December 21, 2012 (Mayan Calendar): Turns out the “Harmonic Convergence” of 1987 wasn’t a bust, after all; it opened a transitional period of cosmic change that will culminate on the day of the winter solstice in the year 2012. So forecasts Jose Arguelles, the New Age visionary who organized the harmonic festivities of a decade ago. Arguelles is not alone in pinpointing 2012 as the date of the looming end-time. A convergence of New Age thinkers has arrived at the same fateful date, based on the Mayan “Long Count” calendar, a kind of mystical Daytimer which measures a “Great Cycle” of 5,125 years and which runs out of refill pages on – mark your calendar – December 21, 2012. Most Mayan calendar counters expect major “earth changes” of the cataclysmic, rising-Atlantis, sinking – Los Angeles variety. Because the Mayans synchronized their calendar to the skies, spectacular astrological alignments are expected in 2012. Per Arguelles, the year 2012 will transport humankind from the “third dimension” to the “fourth dimension,” a new galactic state of consciousness. Other Mayan calendar countdowns peg the New Age apocalypse to December 22, 2012.

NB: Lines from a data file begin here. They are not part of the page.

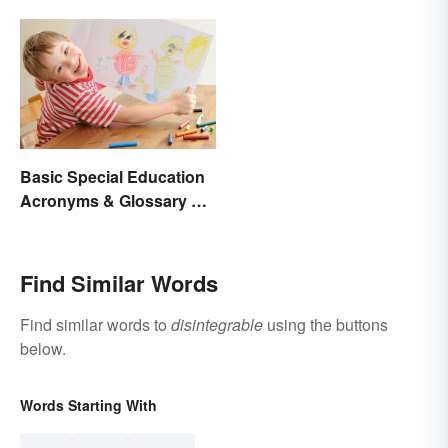
Basic Special Education
Acronyms & Glossary of
Terms
Find Similar Words
Find similar words to
disintegrable
using the buttons
below.
Words Starting With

2058 (Bede the Venerable): The eighth-century theologian calculated that Jesus was born 3,942 years after the creation of the world, which means that the six thousand-year millennial week will end in 2058. So far no one has decided to champion Bede. Alas, latter-day millenarians seem uninterested in his old-school dating.

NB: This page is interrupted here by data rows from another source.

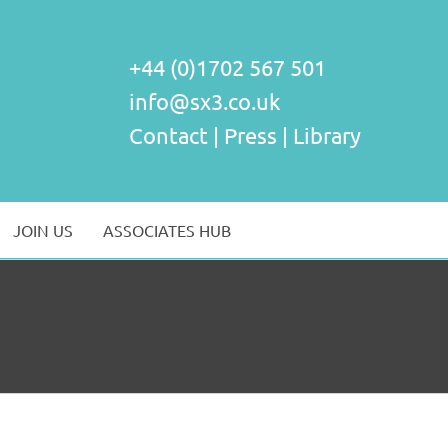
+44 (0)1702 567 501
info@sx3.co.uk
Contact
|
Press
|
Library
JOIN US
ASSOCIATES HUB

2076 (Year of the Haj): 2076 is the year 1500, according to the Muslim calendar, which has led several Sufi sects to declare 2076 as the end day. My prediction: American Tricentennial hype will probably overshadow the Muslim eschaton.
2240 (Jewish Calendar): The year 2240 is the year 6000, according to the Jews. If by then the other doomsday scenarios haven’t swept us into either the dustbin of history of a state of cosmological harmony, nothing is going to knock us off our self-satisfied perch. Except maybe the Klingons.